When lived experience is recognized as legitimate knowledge, stereotypes are dismantled and more horizontal relationships are built , key elements for moving towards services free of stigma and discrimination.

recuperacion

The recovery model from the perspective of its protagonists

Good practices that combat stigma from within services

The collection prepared by Obertament aims to highlight that the fight against stigma is more effective when it is embodied in real changes in the organization and culture of services, which translates into:

Peer support: building bonds that reduce stigma

The incorporation of peer support figures directly challenges the idea that only traditional professional knowledge is valid. These new professional figures provide experience-based support, foster trust and help reduce self-stigma, while also being able to transform relationships within teams.

Shared decision-making: moving towards more horizontal relationships

Tools such as Advance Decision Planning or the Individualized Treatment Plan (ITP) can help combat one of the most common forms of institutional stigma: the denial of the ability to decide. In the case of ITPs, this is only possible when they are truly led and co-created with the person, based on their experience, preferences and priorities, and not simply documents defined from a professional perspective. When people participate effectively in decisions about their process, co-responsibility and respect for rights are reinforced.

Participation in governance: addressing structural stigma

The participation of the first person in governance spaces, driving groups or continuous improvement processes allows for the identification of normalized discriminatory practices and their collective review. This participation is especially relevant when it includes decisions related to architecture, the organization of spaces and the daily operation of services . Incorporating the perspective of the people who use the services in these areas contributes to generating more accessible, safe and respectful environments, and directly impacts the culture of the service, consolidating a rights-based perspective.
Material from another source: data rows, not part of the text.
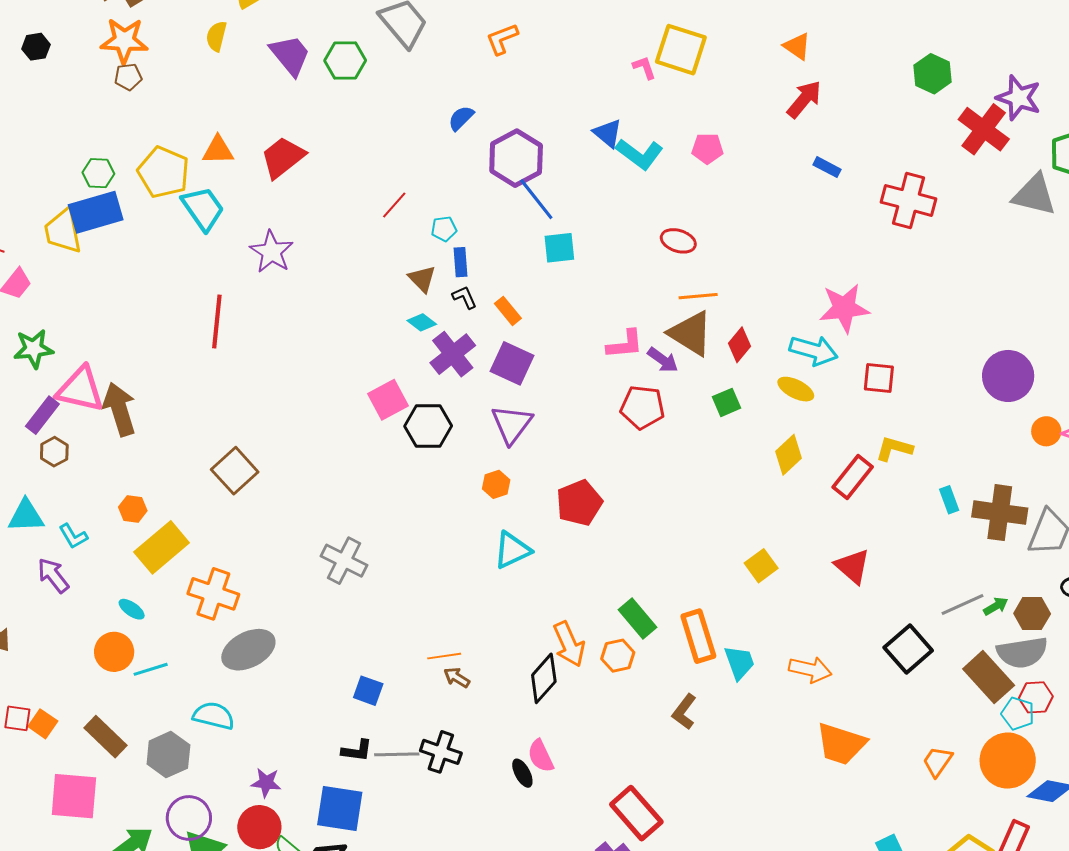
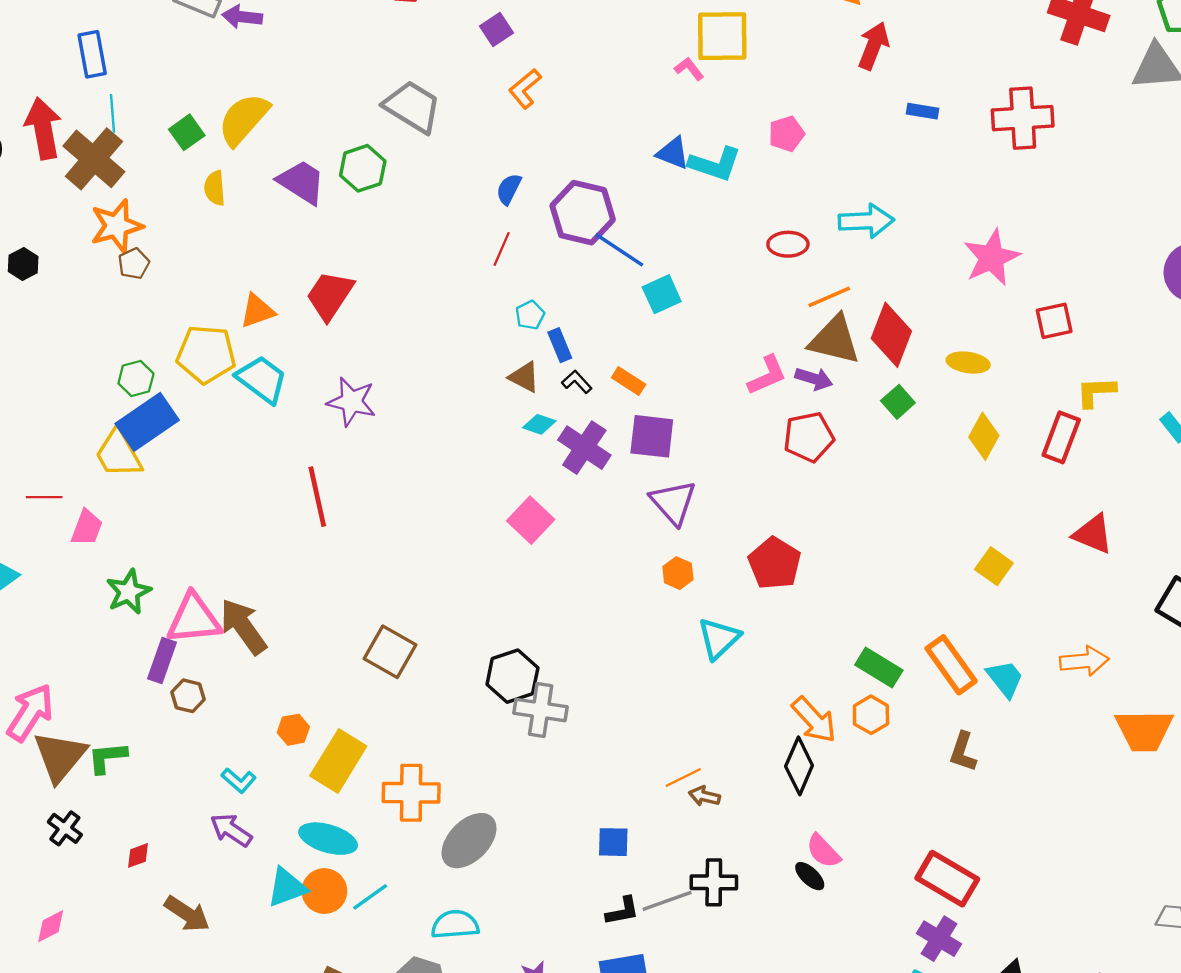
red line: (394, 205) -> (502, 249), moved
red diamond: (739, 345) -> (891, 335), size x1.6
cyan arrow: (814, 351) -> (866, 221), moved
black hexagon: (428, 426) -> (512, 676), moved
cyan triangle: (26, 516) -> (287, 887), moved
cyan ellipse: (132, 609) -> (328, 839), size x1.8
Experiential learning: reviewing beliefs and practices

The incorporation of people with their own experience in training actions facilitates critical reflection processes within teams, helping to identify biases, stigmatizing language and practices that may unintentionally violate rights.

Autogestion GAM

Mutual support groups in the field of mental health

Pending challenges in the fight against stigma

Despite the progress, persistent challenges can still be observed. Change processes often generate understandable uncertainties and resistance, especially in healthcare environments subject to high pressure, responsibility and complexity. The fear of losing professional control, lack of time or the difficulty of translating participation into real changes can mean that, in some cases, it becomes more formal than effective. Facing these challenges requires institutional support, spaces for shared reflection, time and resources, as well as a clear commitment to consolidating a culture of rights within the services.

The fight against stigma in mental health cannot be limited to specific awareness-raising actions. It requires structural changes in the way services are organized, how decisions are made and how people's knowledge is recognized. Integrating first-hand expertise is one of the most powerful tools to move towards care that is truly free of stigma and discrimination , built with people and not just for people.